Allora non si perderà certo il derby di domenica. Cosa si aspetta da parte della sua Inter?

"Il derby, lo sappiamo tutti, è sempre una partita speciale. Spero in un grande trionfo dell'Inter, per i miei ex compagni, per la società e per tutti i tifosi. Vedo bene la squadra in questa stagione, è molto motivata. Spalletti ha costruito una relazione molto forte coi suoi giocatori e quella di domenica sarà quindi una partita bella da giocare e da vivere".

Lo dice uno che il derby di Milano lo ha deciso con un bolide da fuori area nel 2015. È forse quello il ricordo più bello dei suoi quattro anni in nerazzurro?

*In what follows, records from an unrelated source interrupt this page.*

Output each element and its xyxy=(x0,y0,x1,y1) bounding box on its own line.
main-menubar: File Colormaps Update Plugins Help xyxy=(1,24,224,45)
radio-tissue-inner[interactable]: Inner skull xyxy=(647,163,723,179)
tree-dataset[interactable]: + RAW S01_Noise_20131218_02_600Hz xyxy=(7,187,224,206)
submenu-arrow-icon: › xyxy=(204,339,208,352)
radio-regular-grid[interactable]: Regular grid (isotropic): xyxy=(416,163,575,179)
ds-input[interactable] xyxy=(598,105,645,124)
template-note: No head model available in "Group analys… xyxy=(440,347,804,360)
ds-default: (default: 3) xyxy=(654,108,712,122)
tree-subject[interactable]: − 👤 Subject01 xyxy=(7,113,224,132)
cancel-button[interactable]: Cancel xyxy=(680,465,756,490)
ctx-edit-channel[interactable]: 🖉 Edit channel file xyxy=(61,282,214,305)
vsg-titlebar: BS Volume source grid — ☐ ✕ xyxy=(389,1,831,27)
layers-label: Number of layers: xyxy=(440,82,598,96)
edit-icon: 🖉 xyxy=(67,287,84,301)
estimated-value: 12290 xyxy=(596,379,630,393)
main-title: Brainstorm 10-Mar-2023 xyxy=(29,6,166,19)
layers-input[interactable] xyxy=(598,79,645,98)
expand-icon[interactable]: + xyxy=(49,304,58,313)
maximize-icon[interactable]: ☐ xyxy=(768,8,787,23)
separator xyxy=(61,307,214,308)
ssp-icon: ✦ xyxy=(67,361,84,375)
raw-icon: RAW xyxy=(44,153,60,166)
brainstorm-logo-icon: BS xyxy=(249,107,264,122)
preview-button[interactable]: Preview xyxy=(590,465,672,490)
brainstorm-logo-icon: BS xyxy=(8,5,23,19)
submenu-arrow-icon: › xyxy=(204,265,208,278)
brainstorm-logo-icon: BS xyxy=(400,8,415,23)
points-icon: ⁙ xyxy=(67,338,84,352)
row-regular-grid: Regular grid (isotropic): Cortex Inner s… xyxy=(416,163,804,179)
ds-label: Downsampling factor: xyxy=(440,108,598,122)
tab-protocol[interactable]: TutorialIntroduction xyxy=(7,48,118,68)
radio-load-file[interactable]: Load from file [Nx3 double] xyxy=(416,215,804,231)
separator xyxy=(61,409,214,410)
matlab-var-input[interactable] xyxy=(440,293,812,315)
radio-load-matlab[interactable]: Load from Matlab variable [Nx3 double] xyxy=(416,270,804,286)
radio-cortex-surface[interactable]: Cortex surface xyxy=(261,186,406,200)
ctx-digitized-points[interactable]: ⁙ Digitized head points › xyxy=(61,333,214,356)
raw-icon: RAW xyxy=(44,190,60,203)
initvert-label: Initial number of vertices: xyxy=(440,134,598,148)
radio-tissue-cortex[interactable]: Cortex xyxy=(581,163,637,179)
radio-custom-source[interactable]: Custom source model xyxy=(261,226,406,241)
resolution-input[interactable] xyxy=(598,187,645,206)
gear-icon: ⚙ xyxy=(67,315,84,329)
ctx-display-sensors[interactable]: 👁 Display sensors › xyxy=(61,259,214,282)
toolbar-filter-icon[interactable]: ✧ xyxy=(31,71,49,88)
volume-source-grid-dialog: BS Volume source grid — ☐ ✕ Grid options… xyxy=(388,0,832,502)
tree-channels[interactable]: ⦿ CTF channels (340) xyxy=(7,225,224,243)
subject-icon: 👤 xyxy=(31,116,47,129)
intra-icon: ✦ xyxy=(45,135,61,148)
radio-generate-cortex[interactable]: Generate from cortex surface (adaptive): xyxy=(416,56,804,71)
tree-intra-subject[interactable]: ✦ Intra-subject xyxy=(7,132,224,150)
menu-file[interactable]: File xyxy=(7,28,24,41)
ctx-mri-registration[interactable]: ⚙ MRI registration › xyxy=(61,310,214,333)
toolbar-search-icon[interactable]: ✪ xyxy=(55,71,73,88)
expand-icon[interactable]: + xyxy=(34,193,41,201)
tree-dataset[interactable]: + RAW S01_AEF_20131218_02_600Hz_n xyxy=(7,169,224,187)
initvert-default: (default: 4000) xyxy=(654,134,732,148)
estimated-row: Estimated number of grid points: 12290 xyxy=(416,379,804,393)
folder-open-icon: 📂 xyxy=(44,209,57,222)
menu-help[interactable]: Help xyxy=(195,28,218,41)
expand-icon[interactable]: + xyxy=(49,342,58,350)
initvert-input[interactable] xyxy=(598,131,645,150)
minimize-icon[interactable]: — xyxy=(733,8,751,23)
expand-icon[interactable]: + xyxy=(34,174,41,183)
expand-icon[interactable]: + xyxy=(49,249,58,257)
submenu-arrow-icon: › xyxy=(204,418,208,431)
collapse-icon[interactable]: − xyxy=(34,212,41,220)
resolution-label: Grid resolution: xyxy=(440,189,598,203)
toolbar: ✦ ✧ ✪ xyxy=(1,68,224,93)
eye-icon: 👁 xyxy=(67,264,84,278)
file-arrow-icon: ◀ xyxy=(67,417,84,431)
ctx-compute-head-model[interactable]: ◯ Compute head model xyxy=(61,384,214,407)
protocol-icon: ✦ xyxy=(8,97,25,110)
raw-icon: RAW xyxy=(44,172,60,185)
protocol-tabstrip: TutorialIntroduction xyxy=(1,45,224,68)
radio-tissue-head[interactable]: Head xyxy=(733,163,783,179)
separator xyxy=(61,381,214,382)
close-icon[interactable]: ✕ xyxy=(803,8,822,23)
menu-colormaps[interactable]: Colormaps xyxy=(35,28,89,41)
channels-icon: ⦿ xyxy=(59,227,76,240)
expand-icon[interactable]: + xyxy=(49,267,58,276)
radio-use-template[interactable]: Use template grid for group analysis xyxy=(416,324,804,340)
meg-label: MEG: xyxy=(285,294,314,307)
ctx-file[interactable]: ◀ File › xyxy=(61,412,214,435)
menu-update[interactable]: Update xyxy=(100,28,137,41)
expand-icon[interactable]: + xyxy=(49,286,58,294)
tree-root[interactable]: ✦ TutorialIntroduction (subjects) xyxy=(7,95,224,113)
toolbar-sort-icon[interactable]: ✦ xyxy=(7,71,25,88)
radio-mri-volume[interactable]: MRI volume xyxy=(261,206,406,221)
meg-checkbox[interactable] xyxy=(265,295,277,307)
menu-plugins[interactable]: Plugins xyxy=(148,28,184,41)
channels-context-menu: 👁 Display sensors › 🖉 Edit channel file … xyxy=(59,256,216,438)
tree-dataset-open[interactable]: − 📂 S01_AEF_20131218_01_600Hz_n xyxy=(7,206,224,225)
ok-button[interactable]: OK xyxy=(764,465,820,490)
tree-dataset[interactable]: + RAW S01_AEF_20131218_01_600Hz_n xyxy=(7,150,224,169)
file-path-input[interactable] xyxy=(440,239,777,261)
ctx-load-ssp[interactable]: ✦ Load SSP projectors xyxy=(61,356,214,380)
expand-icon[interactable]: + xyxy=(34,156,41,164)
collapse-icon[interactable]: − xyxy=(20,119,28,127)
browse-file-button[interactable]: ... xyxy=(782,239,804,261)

"Ho tantissimi ricordi legati all'Inter. Il gol nel derby è senza dubbio uno dei miei momenti più belli con la maglia nerazzurra. Posso sentire ancora l'abbraccio dei compagni, le grida di gioia dei tifosi, l'adrenalina, l'emozione... Lo porterò sempre con me, così come il mio debutto contro il Genoa al Meazza e il mio primo gol contro il Vaslui ai preliminari di Europa League".

Dica la verità: ha fatto più di un pensierino sul ritorno all'Inter?

"È chiaro. Ho sempre pensato di tornare all'Inter, fin dal momento del mio addio nel gennaio 2016. E i contatti coi nerazzurri ci sono sempre stati. Parlo spesso con Ausilio, con Zanetti, ma ho sentito anche Moratti e Thohir. Se ci sarà l'opportunità di tornare, non ci penserò due volte. A Milano mi sono sentito a casa, per me l'Inter è una famiglia, passione e amore. Ho lasciato là un pezzo del mio cuore e ci tornerei persino gratis (ride, ndr)".

A 32 anni tutto è ancora possibile. In attesa di coronare il suo sogno, che messaggio vuole mandare ai suoi ex compagni in vista del derby?

"Queste parole sono tutte per loro. Forza ragazzi. Sapete cosa significa questa partita, le motivazioni vengono da sole. Vi auguro il meglio, dovete tirare fuori tutto quello che avete e giocare come una famiglia per vincere. Ci sarò anche io a sostenervi, seppur da lontano. Un abbraccio grande, mi mancate molto. Forza muchachos, forza Inter, dale!".